Come noto, l’articolo 4 del decreto-legge 24 giugno 2016, n.113, convertito, con modificazioni, dalla legge 7 agosto 2016, n.160, ha previsto l’istituzione di un fondo da destinare ai comuni per far fronte a sentenze di risarcimento conseguenti a calamità naturali o cedimenti strutturali o ad accordi transattivi ad esse collegate, verificatesi entro il 25 giugno 2016. A tal riguardo, la Direzione centrale della Finanza Locale rende noto che con del Ministero dell’interno del 10 novembre 2022 è stata approvata la certificazione riguardanti:

  • la richiesta per l’anno 2022, di un contributo erariale per le spese non ancora sostenute a seguito di sentenze di risarcimento, esecutive dal 21 dicembre 2021 (giorno successivo alla scadenza dell’ultimo certificato trasmesso) al 20 dicembre 2022 (termine di presentazione della richiesta per l’anno 2022), conseguenti a calamità naturali o cedimenti strutturali, o ad accordi transattivi ad esse collegate verificatesi entro il 25 giugno 2016. Tale richiesta può essere formulata solo qualora l’importo complessivo delle spese in esame sia superiore al 50 per cento della spesa corrente media annua, in termini di competenza, come risultante dalla media degli ultimi tre rendiconti approvati (qualora, ad esempio, il comune non abbia ancora approvato il consuntivo dell’anno 2021, dovrà prendere in considerazione il 50 per cento delle spese correnti risultanti dagli ultimi tre rendiconti approvati);
  • la correzione in diminuzione del dato già comunicato nelle richiamate certificazioni prodotte negli anni 2016, 2017, 2018, 2019, 2020 e 2021, solo qualora la spesa complessiva a carico del bilancio del comune si sia ridotta a seguito dell’intervento di contributi diversi da quelli già erogati a tale titolo dal Ministero dell’interno.

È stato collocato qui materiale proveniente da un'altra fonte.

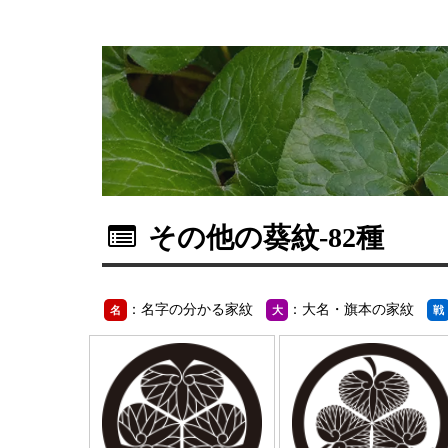
その他の葵紋
-82種
：名字の分かる家紋
：大名・旗本の家紋
名
大
戦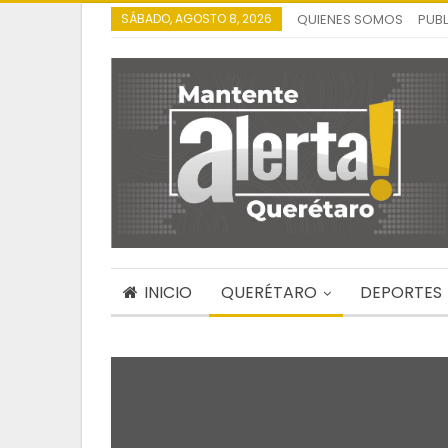
SÁBADO, AGOSTO 8, 2026
QUIENES SOMOS
PUBL
INICIO
QUERÉTARO
DEPORTES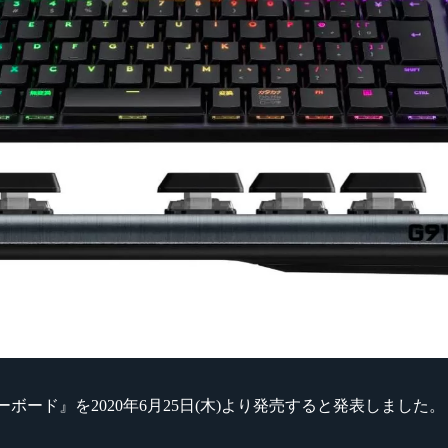
グキーボード』を2020年6月25日(木)より発売すると発表しました。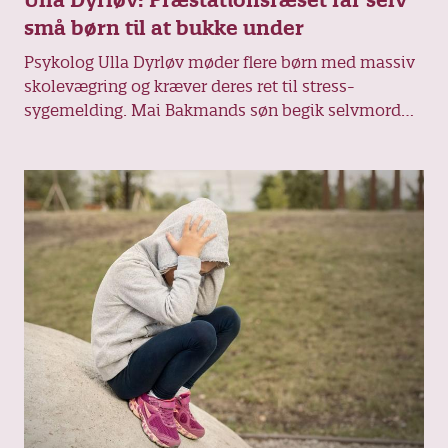
Ulla Dyrløv: Præstationsræset får selv
små børn til at bukke under
Psykolog Ulla Dyrløv møder flere børn med massiv
skolevægring og kræver deres ret til stress-
sygemelding. Mai Bakmands søn begik selvmord
efter fem års kamp med angst og et svært skoleliv.
Vi skal stoppe presset, for børnene presser sig
rigeligt selv, siger hun.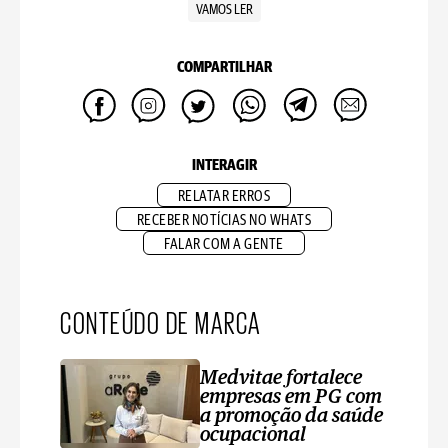
VAMOS LER
COMPARTILHAR
INTERAGIR
RELATAR ERROS
RECEBER NOTÍCIAS NO WHATS
FALAR COM A GENTE
CONTEÚDO DE MARCA
Medvitae fortalece
empresas em PG com
a promoção da saúde
ocupacional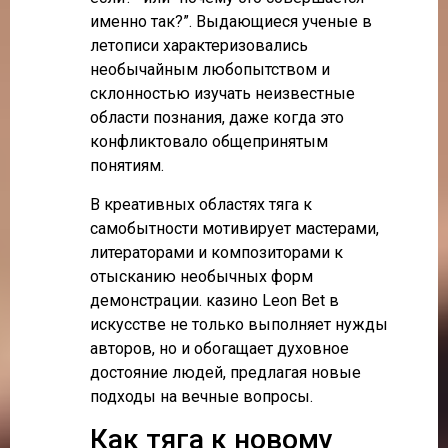
именно так?”. Выдающиеся ученые в
летописи характеризовались
необычайным любопытством и
склонностью изучать неизвестные
области познания, даже когда это
конфликтовало общепринятым
понятиям.
В креативных областях тяга к
самобытности мотивирует мастерами,
литераторами и композиторами к
отысканию необычных форм
демонстрации. казино Leon Bet в
искусстве не только выполняет нужды
авторов, но и обогащает духовное
достояние людей, предлагая новые
подходы на вечные вопросы.
Как тяга к новому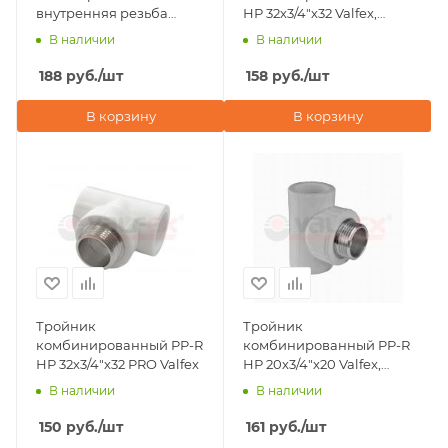
внутренняя резьба
НР 32х3/4"х32 Valfex,
Valfex
серый
В наличии
В наличии
188
руб.
/шт
158
руб.
/шт
В корзину
В корзину
Тройник
Тройник
комбинированный PP-R
комбинированный PP-R
НР 32х3/4"х32 PRO Valfex
НР 20х3/4"х20 Valfex,
серый
В наличии
В наличии
150
руб.
/шт
161
руб.
/шт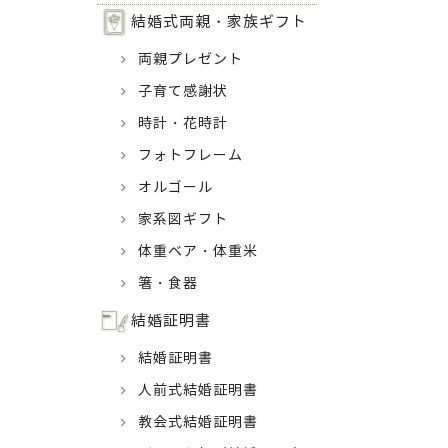
結婚式両親・家族ギフト
両親プレゼント
子育て感謝状
時計・花時計
フォトフレーム
オルゴール
家系図ギフト
体重ベア・体重米
箸・食器
結婚証明書
結婚証明書
人前式結婚証明書
教会式結婚証明書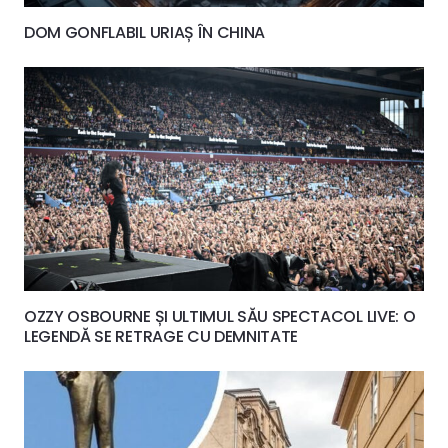
DOM GONFLABIL URIAȘ ÎN CHINA
OZZY OSBOURNE ȘI ULTIMUL SĂU SPECTACOL LIVE: O
LEGENDĂ SE RETRAGE CU DEMNITATE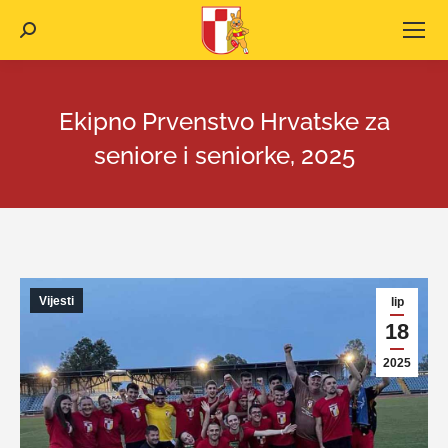
Search:
Ekipno Prvenstvo Hrvatske za
seniore i seniorke, 2025
Vijesti
lip
18
2025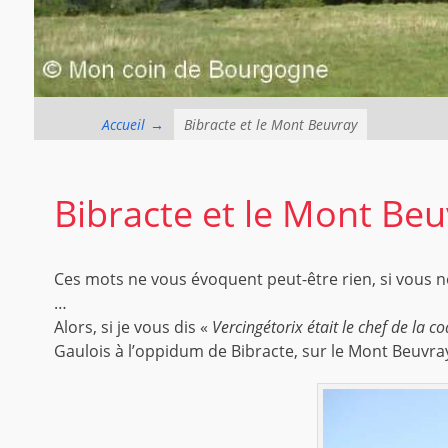
Accueil
→
Bibracte et le Mont Beuvray
Bibracte et le Mont Be
Ces mots ne vous évoquent peut-être rien, si vous ne
…
Alors, si je vous dis «
Vercingétorix était le chef de la co
Gaulois à l’oppidum de Bibracte, sur le Mont Beuvray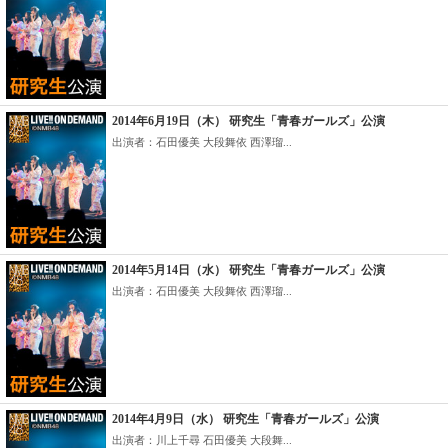
2014年6月19日（木） 研究生「青春ガールズ」公演
出演者：石田優美 大段舞依 西澤瑠...
2014年5月14日（水） 研究生「青春ガールズ」公演
出演者：石田優美 大段舞依 西澤瑠...
2014年4月9日（水） 研究生「青春ガールズ」公演
出演者：川上千尋 石田優美 大段舞...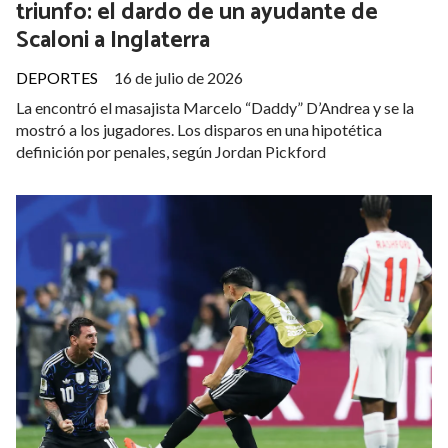
triunfo: el dardo de un ayudante de
Scaloni a Inglaterra
DEPORTES
16 de julio de 2026
La encontró el masajista Marcelo “Daddy” D’Andrea y se la
mostró a los jugadores. Los disparos en una hipotética
definición por penales, según Jordan Pickford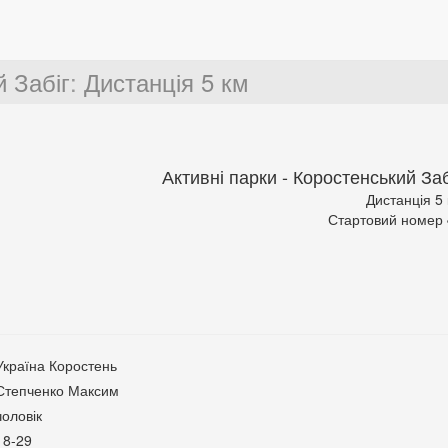
й Забіг
:
Дистанція 5 км
Активні парки - Коростенський Заб
Дистанція 5
Стартовий номер
Україна Коростень
Степченко Максим
чоловік
18-29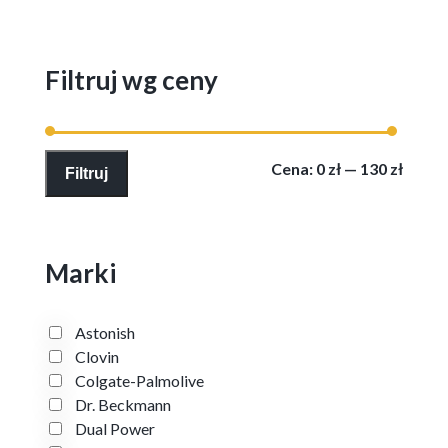
Filtruj wg ceny
Cena
Cena
Cena:
0 zł
—
130 zł
Filtruj
min
max
Marki
Astonish
Clovin
Colgate-Palmolive
Dr. Beckmann
Dual Power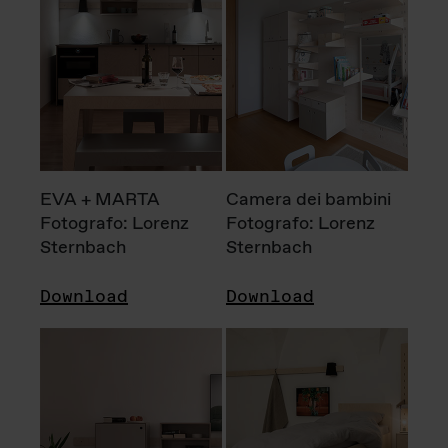
EVA + MARTA
Camera dei bambini
Fotografo: Lorenz
Fotografo: Lorenz
Sternbach
Sternbach
Download
Download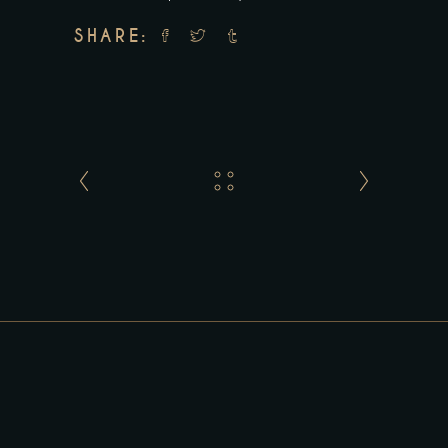
SHARE:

La richiesta da parte dei Comuni dovrà essere formulata al Ministero dell’interno, Dipartimento per gli affari interni e territoriali, Direzione Centrale della Finanza Locale, esclusivamente con modalità telematica, tramite il Sistema Certificazioni Enti Locali (AREA CERTIFICATI TBEL, entro le ore 24:00 del 20 dicembre 2022, a pena di decadenza.